- Cover of Young Gun Carnval #1, Light Novel Version by Tokuma Novels

ヤングガン・カルナバル (Yanggugan Karunabaru)
- Genre: Action, Adventure, Drama
- Written by: Makoto Fukami
- Illustrated by: Tow Fukino
- Published by: Tokuma Shoten
- Imprint: Tokuma Novels
- Original run: June 2005 – October 2010
- Volumes: 12
- Written by: Makoto Fukami
- Illustrated by: Yuko Satō
- Published by: Flex Comix
- Magazine: Flex Comix Next
- Original run: June 2008 – March 2011
- Volumes: 5

= Young Gun Carnaval =

Japanese light novel series

Young Gun Carnaval (ヤングガン・カルナバル, Yanggugan Karunabaru) is a Japanese light novel series written by Makoto Fukami and illustrated by Tow Fukino. The series centers on two teenagers, Kogure Jinpachi and Yumika Tetsuyoshi, who are members of an underground vigilante-type organization called Hybrid, which specializes in targeting and assassinating individuals in cases where Japanese law enforcement agencies cannot apprehend them by legal means.

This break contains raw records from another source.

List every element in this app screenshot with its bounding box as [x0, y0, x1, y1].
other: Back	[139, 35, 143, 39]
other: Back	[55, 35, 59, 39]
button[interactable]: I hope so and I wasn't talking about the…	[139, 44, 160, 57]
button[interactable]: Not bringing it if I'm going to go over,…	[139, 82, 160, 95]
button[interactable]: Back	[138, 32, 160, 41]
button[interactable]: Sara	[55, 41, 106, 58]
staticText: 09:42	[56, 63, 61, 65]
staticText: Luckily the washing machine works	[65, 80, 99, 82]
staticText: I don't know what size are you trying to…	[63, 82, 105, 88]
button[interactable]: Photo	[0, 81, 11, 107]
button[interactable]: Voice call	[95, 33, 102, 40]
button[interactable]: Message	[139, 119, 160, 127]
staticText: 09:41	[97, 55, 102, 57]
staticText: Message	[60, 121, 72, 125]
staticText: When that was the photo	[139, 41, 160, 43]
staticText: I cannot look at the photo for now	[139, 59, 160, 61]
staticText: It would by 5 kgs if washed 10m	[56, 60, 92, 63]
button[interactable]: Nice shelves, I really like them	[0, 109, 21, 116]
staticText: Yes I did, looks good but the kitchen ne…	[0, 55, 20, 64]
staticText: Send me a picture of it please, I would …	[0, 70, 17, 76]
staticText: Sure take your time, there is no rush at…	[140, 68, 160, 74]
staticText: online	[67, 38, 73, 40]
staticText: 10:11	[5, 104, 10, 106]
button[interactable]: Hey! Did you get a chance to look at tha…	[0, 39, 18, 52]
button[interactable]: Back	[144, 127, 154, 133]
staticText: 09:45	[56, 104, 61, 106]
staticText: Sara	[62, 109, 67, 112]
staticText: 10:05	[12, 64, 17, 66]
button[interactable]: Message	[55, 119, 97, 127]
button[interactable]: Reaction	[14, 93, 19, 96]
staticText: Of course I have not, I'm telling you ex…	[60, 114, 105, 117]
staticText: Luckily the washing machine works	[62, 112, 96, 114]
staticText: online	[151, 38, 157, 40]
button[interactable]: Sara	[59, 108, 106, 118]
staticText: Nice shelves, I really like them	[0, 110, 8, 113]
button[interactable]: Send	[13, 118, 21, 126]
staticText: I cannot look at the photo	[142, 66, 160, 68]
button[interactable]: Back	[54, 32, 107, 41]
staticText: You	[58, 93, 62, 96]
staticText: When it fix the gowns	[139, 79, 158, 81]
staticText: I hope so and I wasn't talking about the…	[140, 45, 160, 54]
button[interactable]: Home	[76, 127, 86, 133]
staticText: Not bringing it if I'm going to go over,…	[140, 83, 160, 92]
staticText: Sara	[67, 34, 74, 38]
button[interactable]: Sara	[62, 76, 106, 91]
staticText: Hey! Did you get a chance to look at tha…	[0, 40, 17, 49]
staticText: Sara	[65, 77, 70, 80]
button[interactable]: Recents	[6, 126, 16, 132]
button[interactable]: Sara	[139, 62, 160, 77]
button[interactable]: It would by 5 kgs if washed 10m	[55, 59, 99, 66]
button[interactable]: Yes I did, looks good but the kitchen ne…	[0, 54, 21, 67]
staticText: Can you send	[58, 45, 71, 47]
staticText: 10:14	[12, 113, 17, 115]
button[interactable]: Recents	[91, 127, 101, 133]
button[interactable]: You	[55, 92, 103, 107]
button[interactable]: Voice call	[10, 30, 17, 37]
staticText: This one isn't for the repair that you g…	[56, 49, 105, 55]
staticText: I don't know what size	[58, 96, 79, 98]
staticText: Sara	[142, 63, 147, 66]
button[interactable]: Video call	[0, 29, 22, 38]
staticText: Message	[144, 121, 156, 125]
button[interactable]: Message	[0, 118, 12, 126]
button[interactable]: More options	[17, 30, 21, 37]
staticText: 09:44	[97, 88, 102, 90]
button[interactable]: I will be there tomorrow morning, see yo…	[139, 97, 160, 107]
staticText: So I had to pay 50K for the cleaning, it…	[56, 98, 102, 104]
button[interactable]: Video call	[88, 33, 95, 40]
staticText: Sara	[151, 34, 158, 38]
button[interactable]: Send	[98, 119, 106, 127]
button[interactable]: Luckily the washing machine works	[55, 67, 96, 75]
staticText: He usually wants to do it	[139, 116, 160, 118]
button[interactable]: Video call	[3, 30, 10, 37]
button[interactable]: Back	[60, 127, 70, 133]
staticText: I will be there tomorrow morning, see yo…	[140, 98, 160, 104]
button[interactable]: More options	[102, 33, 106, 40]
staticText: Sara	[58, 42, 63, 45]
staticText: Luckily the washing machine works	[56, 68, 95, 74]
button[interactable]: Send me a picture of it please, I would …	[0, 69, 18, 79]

The novels were published by Tokuma Shoten under their Tokuma Novels EDGE imprint. The chapters focus on Kogure and Yumika and their interactions with the high school students of Koenji High, their comrades and superiors as operatives of Hybrid and the memories they had of their past prior to their recruitment into the organization.

It was then adapted into different media, which consists of a completed manga series and a Drama CD series.

==Plot==
Kogura Jinpachi is a manga research club member in Kouenzi High School, whose parents were killed when he was a kid by assassins from the Phoenix Syndicate. Yumika Tetsuyoshi grew up outside Japan under the care of her mercenary mother, Seika Tetsuyoshi. These two are seen in the public as high school students. Though in reality they are members of Hybrid, an underground vigilante-type organization whose duty is to hunt and punish criminals who can't be judged by the law. Later on, the Korean National Police Agency joins in with Hybrid to hunt down an ex-Russian OMON officer turned assassin, who is linked to the various Japanese criminal syndicates including the Phoenix Syndicate, by dispatching a SWAT officer named Che Mina, who acts as liaison officer between the two organizations.

==Characters==

===Hybrid===
- Jinpachi Kogure (木暮塵八, Kogure Jinpachi)

The lead male character. Lost his parents when he was young, and seeking for revenge. After his parents' deaths, he was taken in by Utsuro Tsubaki, and learnt the "Art of Murder" from him. One of Hybrid's youngest assassins, also known as a "Young Gun". A skilled assassin, but at school he pretends to be an awkward student and a member of the manga research club in his school. Mostly uses a SOPMOD-M14 or a Smith & Wesson SW1911.
- Yumika Tetsuyoshi (鉄美弓華, Tetsuyoshi Yumika)

The lead female character, who is into girls although she does not openly admit it publicly. Yumika is one of the youngest assassins in the service of Hybrid along with Jinpachi, a Young Gun. She is a highly skilled assassin with natural-gifted talents. Born and raised in the battlefield, she is the daughter of the Legendary mercenary Seika Tetsuyoshi (鉄美聖火). Mostly use FN Five-seven or AN-94.
- Shironeko (白猫, Shironeko)

Boss of Hybrid. A mysterious woman who wants to make a revolution in criminal organization world. She is highly respected by all her subordinates.
- Utsuro Tsubaki (椿虚, Tsubaki Utsuro)

One of Hybrid's executive staff. When he was young, he was also a Young Gun. A silent and expressionless guy. Jinpachi's assassination skill teacher. A gun-maniac. Uses Colt Government mostly.

==Media==

===Manga===

A manga version has been serialized by Flex Comix under the Flex Comix Next magazine label.

===Drama CD===

Four Drama CDs were released by Frontier Works for ¥3,150 with the first CD released on October 24, 2007, titled "Vertigo High School". The second CD was released on December 21, 2007, titled "Blood Diamond Princess". The third CD was released on February 22, 2008, titled "Family Business". The fourth and final CD was released on April 23, 2008, titled "Girlfight".